§ **Input records**:
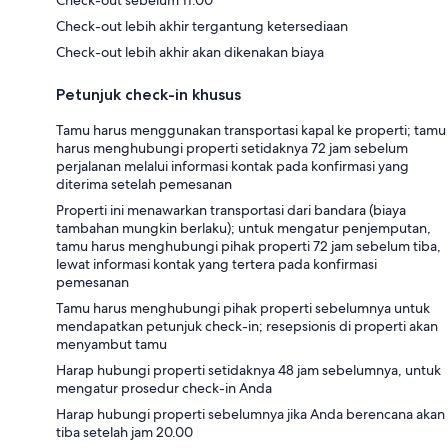
Check-out lebih akhir tergantung ketersediaan
Check-out lebih akhir akan dikenakan biaya
Petunjuk check-in khusus
Tamu harus menggunakan transportasi kapal ke properti; tamu
harus menghubungi properti setidaknya 72 jam sebelum
perjalanan melalui informasi kontak pada konfirmasi yang
diterima setelah pemesanan
Properti ini menawarkan transportasi dari bandara (biaya
tambahan mungkin berlaku); untuk mengatur penjemputan,
tamu harus menghubungi pihak properti 72 jam sebelum tiba,
lewat informasi kontak yang tertera pada konfirmasi
pemesanan
Tamu harus menghubungi pihak properti sebelumnya untuk
mendapatkan petunjuk check-in; resepsionis di properti akan
menyambut tamu
Harap hubungi properti setidaknya 48 jam sebelumnya, untuk
mengatur prosedur check-in Anda
Harap hubungi properti sebelumnya jika Anda berencana akan
tiba setelah jam 20.00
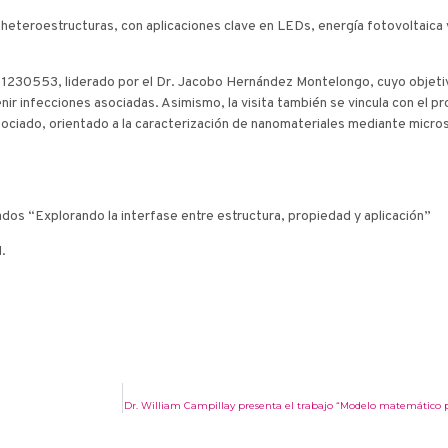
 heteroestructuras, con aplicaciones clave en LEDs, energía fotovoltaica
 1230553, liderado por el Dr. Jacobo Hernández Montelongo, cuyo objetivo
nir infecciones asociadas. Asimismo, la visita también se vincula con el 
ociado, orientado a la caracterización de nanomateriales mediante micros
dos “Explorando la interfase entre estructura, propiedad y aplicación”
.
Dr. William Campillay presenta el trabajo “Modelo matemático para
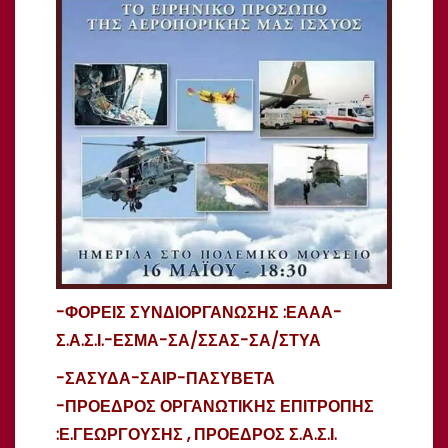
-ΦΟΡΕΙΣ ΣΥΝΔΙΟΡΓΑΝΩΣΗΣ :ΕΑΑΑ-
Σ.Α.Σ.Ι.-ΕΣΜΑ-ΣΑ/ΣΣΑΣ-ΣΑ/ΣΤΥΑ
-ΣΑΣΥΔΑ-ΣΑΙΡ-ΠΑΣΥΒΕΤΑ
-ΠΡΟΕΔΡΟΣ ΟΡΓΑΝΩΤΙΚΗΣ ΕΠΙΤΡΟΠΗΣ
:Ε.ΓΕΩΡΓΟΥΣΗΣ , ΠΡΟΕΔΡΟΣ Σ.Α.Σ.Ι.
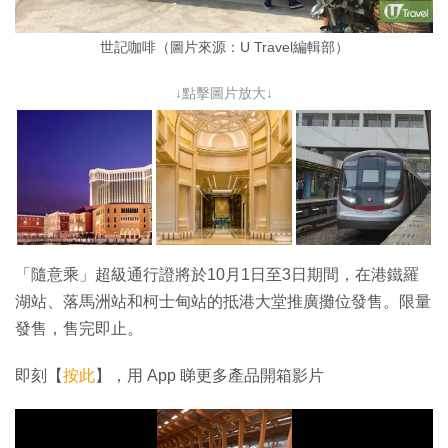
世記咖啡（圖片來源：U Travel編輯部）
↓點擊圖片放大↓
「隨意乘」超級通行證將於10月1日至3日期間，在港鐵羅
湖站、落馬洲站和柯士甸站的抵港大堂推廣攤位發售。限量
發售，售完即止。
即刻【
按此
】，用 App 睇更多產品開箱影片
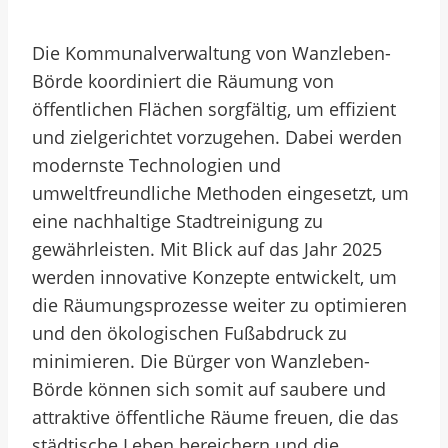
Die Kommunalverwaltung von Wanzleben-
Börde koordiniert die Räumung von
öffentlichen Flächen sorgfältig, um effizient
und zielgerichtet vorzugehen. Dabei werden
modernste Technologien und
umweltfreundliche Methoden eingesetzt, um
eine nachhaltige Stadtreinigung zu
gewährleisten. Mit Blick auf das Jahr 2025
werden innovative Konzepte entwickelt, um
die Räumungsprozesse weiter zu optimieren
und den ökologischen Fußabdruck zu
minimieren. Die Bürger von Wanzleben-
Börde können sich somit auf saubere und
attraktive öffentliche Räume freuen, die das
städtische Leben bereichern und die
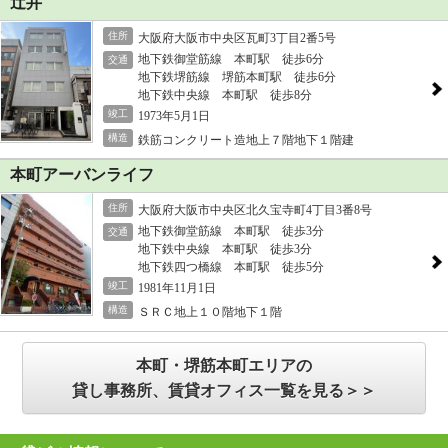
辻井
住所
大阪府大阪市中央区瓦町3丁目2番5号
地下鉄御堂筋線 本町駅 徒歩6分
交通
地下鉄堺筋線 堺筋本町駅 徒歩6分
地下鉄中央線 本町駅 徒歩8分
竣工
1973年5月1日
構造
鉄筋コンクリート造地上７階地下１階建
本町アーバンライフ
住所
大阪府大阪市中央区北久宝寺町4丁目3番8号
地下鉄御堂筋線 本町駅 徒歩3分
交通
地下鉄中央線 本町駅 徒歩3分
地下鉄四つ橋線 本町駅 徒歩5分
竣工
1981年11月1日
構造
ＳＲＣ地上１０階地下１階
本町・堺筋本町エリアの
貸し事務所、賃貸オフィス一覧を見る＞＞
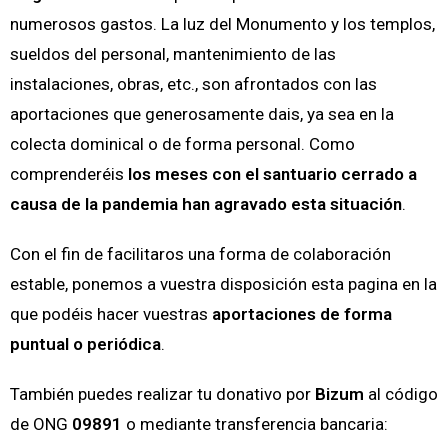
numerosos gastos. La luz del Monumento y los templos,
sueldos del personal, mantenimiento de las
instalaciones, obras, etc., son afrontados con las
aportaciones que generosamente dais, ya sea en la
colecta dominical o de forma personal. Como
comprenderéis
los meses con el santuario cerrado a
causa de la pandemia han agravado esta situación
.
Con el fin de facilitaros una forma de colaboración
estable, ponemos a vuestra disposición esta pagina en la
que podéis hacer vuestras
aportaciones de forma
puntual o periódica
.
También puedes realizar tu donativo por
Bizum
al código
de ONG
09891
o mediante transferencia bancaria:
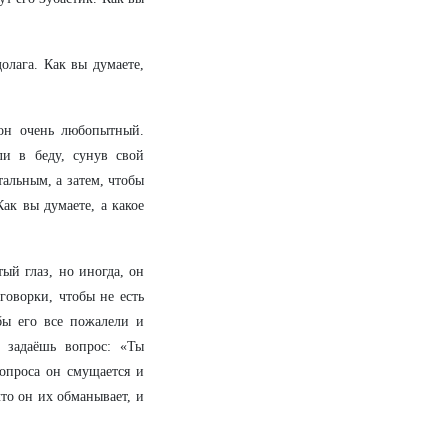
долага. Как вы думаете,
 он очень любопытный.
ли в беду, сунув свой
альным, а затем, чтобы
ак вы думаете, а какое
ый глаз, но иногда, он
говорки, чтобы не есть
бы его все пожалели и
 задаёшь вопрос: «Ты
опроса он смущается и
что он их обманывает, и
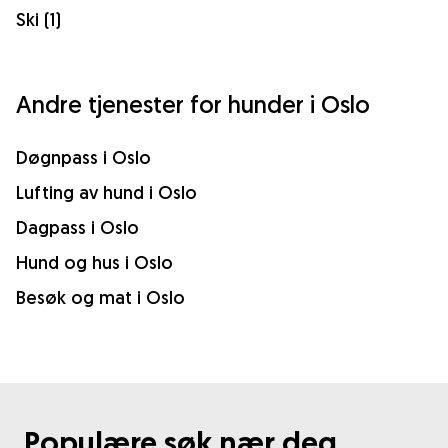
Ski (1)
Andre tjenester for hunder i Oslo
Døgnpass i Oslo
Lufting av hund i Oslo
Dagpass i Oslo
Hund og hus i Oslo
Besøk og mat i Oslo
Populære søk nær deg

§ **What is expected**:
Exactly the lines from the line with "-ΠΡΟΕΔΡΟΣ ΟΡΓΑΝΩΤΙΚΗΣ ΕΠΙΤΡΟΠΗΣ" through the end of the data are to be reproduced, and no picture is to be included.

§ **Reply**:
-ΠΡΟΕΔΡΟΣ ΟΡΓΑΝΩΤΙΚΗΣ ΕΠΙΤΡΟΠΗΣ
:Ε.ΓΕΩΡΓΟΥΣΗΣ , ΠΡΟΕΔΡΟΣ Σ.Α.Σ.Ι.
世記咖啡（圖片來源：U Travel編輯部）
↓點擊圖片放大↓
「隨意乘」超級通行證將於10月1日至3日期間，在港鐵羅
湖站、落馬洲站和柯士甸站的抵港大堂推廣攤位發售。限量
發售，售完即止。
即刻【
按此
】，用 App 睇更多產品開箱影片
Die Kommunalverwaltung von Wanzleben-
Börde koordiniert die Räumung von
öffentlichen Flächen sorgfältig, um effizient
und zielgerichtet vorzugehen. Dabei werden
modernste Technologien und
umweltfreundliche Methoden eingesetzt, um
eine nachhaltige Stadtreinigung zu
gewährleisten. Mit Blick auf das Jahr 2025
werden innovative Konzepte entwickelt, um
die Räumungsprozesse weiter zu optimieren
und den ökologischen Fußabdruck zu
minimieren. Die Bürger von Wanzleben-
Börde können sich somit auf saubere und
attraktive öffentliche Räume freuen, die das
städtische Leben bereichern und die
辻井
住所
大阪府大阪市中央区瓦町3丁目2番5号
地下鉄御堂筋線 本町駅 徒歩6分
交通
地下鉄堺筋線 堺筋本町駅 徒歩6分
地下鉄中央線 本町駅 徒歩8分
竣工
1973年5月1日
構造
鉄筋コンクリート造地上７階地下１階建
本町アーバンライフ
住所
大阪府大阪市中央区北久宝寺町4丁目3番8号
地下鉄御堂筋線 本町駅 徒歩3分
交通
地下鉄中央線 本町駅 徒歩3分
地下鉄四つ橋線 本町駅 徒歩5分
竣工
1981年11月1日
構造
ＳＲＣ地上１０階地下１階
本町・堺筋本町エリアの
貸し事務所、賃貸オフィス一覧を見る＞＞
numerosos gastos. La luz del Monumento y los templos,
sueldos del personal, mantenimiento de las
instalaciones, obras, etc., son afrontados con las
aportaciones que generosamente dais, ya sea en la
colecta dominical o de forma personal. Como
comprenderéis
los meses con el santuario cerrado a
causa de la pandemia han agravado esta situación
.
Con el fin de facilitaros una forma de colaboración
estable, ponemos a vuestra disposición esta pagina en la
que podéis hacer vuestras
aportaciones de forma
puntual o periódica
.
También puedes realizar tu donativo por
Bizum
al código
de ONG
09891
o mediante transferencia bancaria:
долага. Как вы думаете,
 он очень любопытный.
ли в беду, сунув свой
альным, а затем, чтобы
ак вы думаете, а какое
ый глаз, но иногда, он
говорки, чтобы не есть
бы его все пожалели и
 задаёшь вопрос: «Ты
опроса он смущается и
что он их обманывает, и
Ski (1)
Andre tjenester for hunder i Oslo
Døgnpass i Oslo
Lufting av hund i Oslo
Dagpass i Oslo
Hund og hus i Oslo
Besøk og mat i Oslo
Populære søk nær deg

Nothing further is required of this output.